Para saber se o vírus está viável ou não em uma amostra, podemos colocá-lo em células em cultura e ver se eles infectam as células. E sim, apareceram artigos mostrando que amostras retiradas de superfícies eram capazes de infectar células crescidas em laboratório. Testes em tecidos mostravam que o vírus permanece viável por horas apenas. Já em máscaras cirúrgicas, poderia permanecer viável por dias. Mas a questão aqui é que nesses estudos, essas amostras são colocadas e mantidas nas superfícies estudadas em situações laboratoriais controladas, o que não refletem exatamente o que acontece no dia a dia, na vida real. Poucos estudos focaram em amostras retiradas de hospitais, casas, lojas, da rua. E os poucos que o fizeram mostraram que as amostras que apresentaram sinais de RNA positivo eram incapazes de contaminar as células em cultura, ou seja, o material genético estava lá, mas o vírus estava provavelmente inativado.

Até mesmo conseguir vírus viável de amostras ambientais - do ar - se mostrou muito difícil. O único estudo que conheço que conseguiu recolher amostras viáveis do ar conseguiu coletar amostras a 5 metros de paciente com COVID-19, o que talvez indique que o distanciamento de 2 metros entre as pessoas seja insuficiente perto de uma pessoa sabidamente contaminada.

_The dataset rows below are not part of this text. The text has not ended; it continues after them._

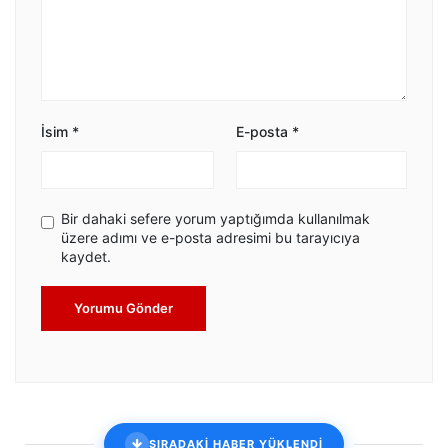
İsim
*
E-posta
*
Bir dahaki sefere yorum yaptığımda kullanılmak
üzere adımı ve e-posta adresimi bu tarayıcıya
kaydet.
Yorumu Gönder
SIRADAKİ HABER YÜKLENDİ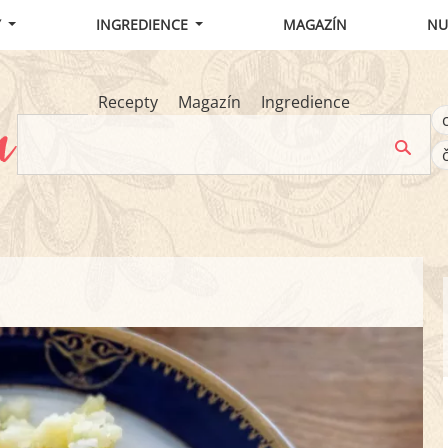
Y
INGREDIENCE
MAGAZÍN
NU
Recepty
Magazín
Ingredience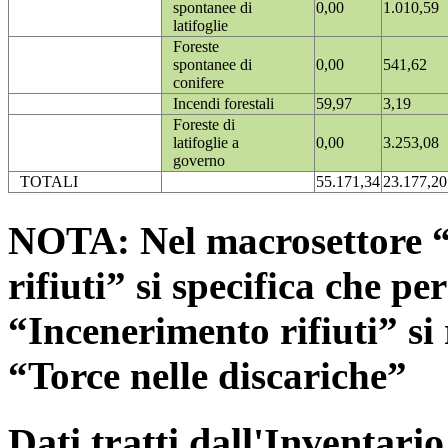
spontanee di
0,00
1.010,59
latifoglie
Foreste
spontanee di
0,00
541,62
conifere
Incendi forestali
59,97
3,19
Foreste di
latifoglie a
0,00
3.253,08
governo
TOTALI
55.171,34
23.177,20
NOTA: Nel macrosettore “
rifiuti” si specifica che pe
“Incenerimento rifiuti” si r
“Torce nelle discariche”
Dati tratti dall'Inventari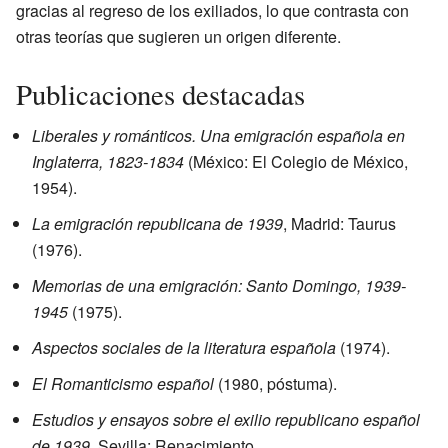
gracias al regreso de los exiliados, lo que contrasta con
otras teorías que sugieren un origen diferente.
Publicaciones destacadas
Liberales y románticos. Una emigración española en
Inglaterra, 1823-1834
(México: El Colegio de México,
1954).
La emigración republicana de 1939
, Madrid: Taurus
(1976).
Memorias de una emigración: Santo Domingo, 1939-
1945
(1975).
Aspectos sociales de la literatura española
(1974).
El Romanticismo español
(1980, póstuma).
Estudios y ensayos sobre el exilio republicano español
de 1939
, Sevilla: Renacimiento.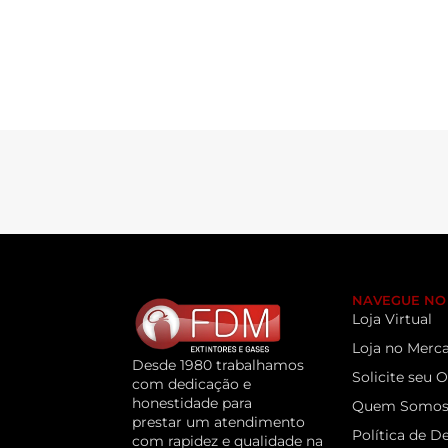
NAVEGUE NO 
Loja Virtual
Loja no Merca
Desde 1980 trabalhamos
Solicite seu
com dedicação e
honestidade para
Quem Somo
prestar um atendimento
Política de D
com rapidez e qualidade na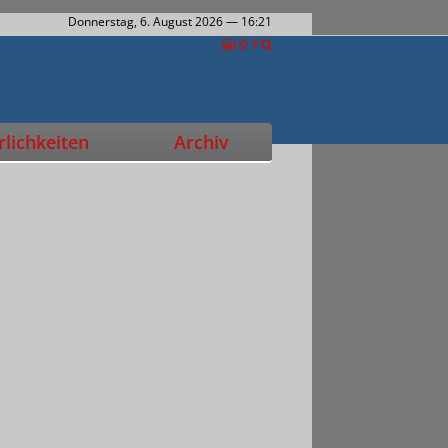
Donnerstag, 6. August 2026
— 16:21
lichkeiten
Archiv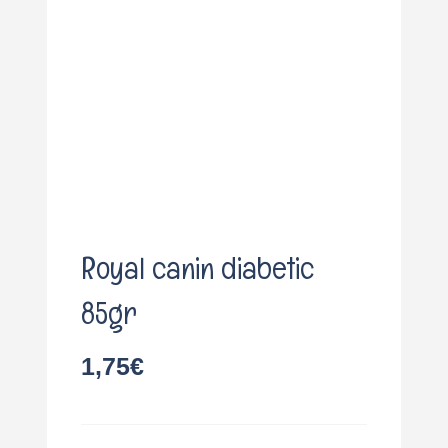
o
Royal canin diabetic
85gr
1,75
€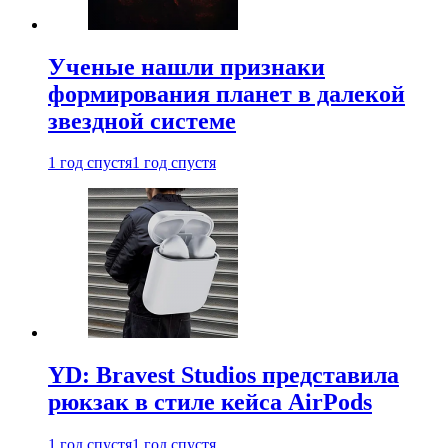
Ученые нашли признаки
формирования планет в далекой
звездной системе
1 год спустя
1 год спустя
YD: Bravest Studios представила
рюкзак в стиле кейса AirPods
1 год спустя
1 год спустя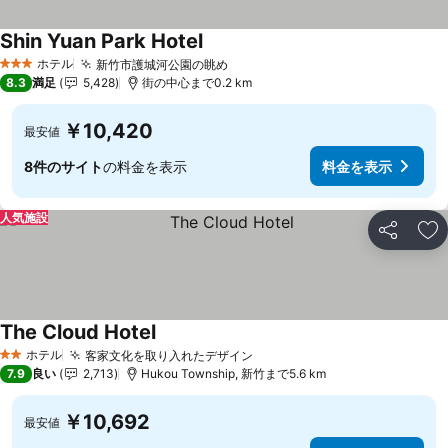
Shin Yuan Park Hotel
ホテル
新竹市護城河公園の眺め
3 ホテルのランク
8.3
満足
5,428
街の中心まで0.2 km
￥10,420
最安値
8件のサイト
の料金を表示
料金を表示
人気施設
シェア
お
The Cloud Hotel
ホテル
客家文化を取り入れたデザイン
2 ホテルのランク
7.9
良い
2,713
Hukou Township, 新竹まで5.6 km
￥10,692
最安値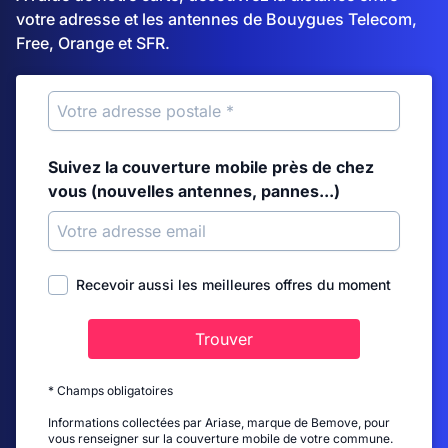
votre adresse et les antennes de Bouygues Telecom,
Free, Orange et SFR.
Suivez la couverture mobile près de chez
vous (nouvelles antennes, pannes...)
Recevoir aussi les meilleures offres du moment
Trouver
* Champs obligatoires
Informations collectées par Ariase, marque de Bemove, pour
vous renseigner sur la couverture mobile de votre commune.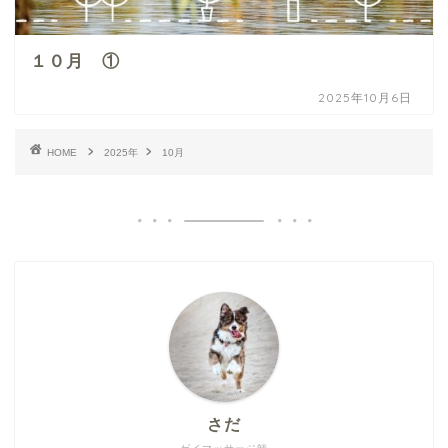
１０月 ①
2025年10月6日
HOME
2025年
10月
さだ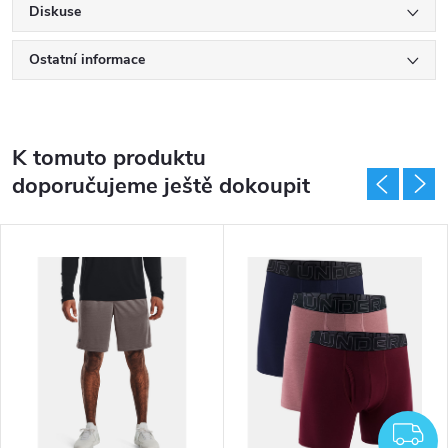
Diskuse
Ostatní informace
K tomuto produktu
doporučujeme ještě dokoupit
Z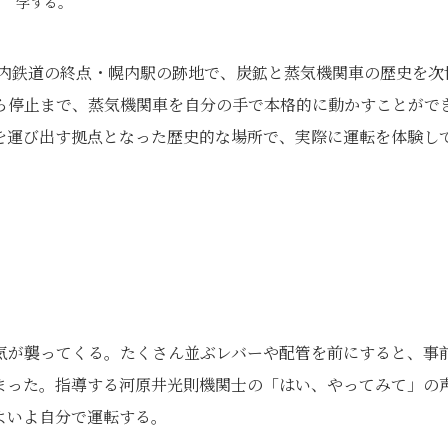
学する。
営幌内鉄道の終点・幌内駅の跡地で、炭鉱と蒸気機関車の歴史を次
ら停止まで、蒸気機関車を自分の手で本格的に動かすことがで
を運び出す拠点となった歴史的な場所で、実際に運転を体験し
気が襲ってくる。たくさん並ぶレバーや配管を前にすると、事
まった。指導する河原井光則機関士の「はい、やってみて」の
よいよ自分で運転する。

E ninguém aqui está dizendo que você não precisa lavar as suas mãos sempre que possível, nem limpar superfícies. A transmissão através de superfícies no presente momento parece improvável, mas não impossível. E os testes para se chegar a uma prova definitiva seriam antiéticos a serem realizados. E se te faltam motivos, lavando as mãos você está se protegendo de outras doenças também, então lavar as mãos continua sendo algo importante de se fazer, assim como não tocar os olhos, nariz e boca com as mãos sujas. Mas, pelas evidências que temos, deveríamos gastar menos dinheiro com novas tecnologias de limpeza e desinfecção e gastar mais tempo e energia em ventilação, máscara e evitar ficar em espaços fechados como escritórios e lojas. O mesmo sobre evitar ficar em locais abertos lotados de pessoas. Nesse momento em que estamos com aumento de casos, deveríamos focar no retorno do home office pelas inúmeras empresas que abandonaram a prática, e evitar a todo custo sair de casa para o que quer que seja. O distanciamento e, preferencialmente, o isolamento social, assim como o uso de máscara PFF2 para quem precisa sair de casa por qualquer motivo, ainda são as principais maneiras de se proteger contra o SARS-CoV-2.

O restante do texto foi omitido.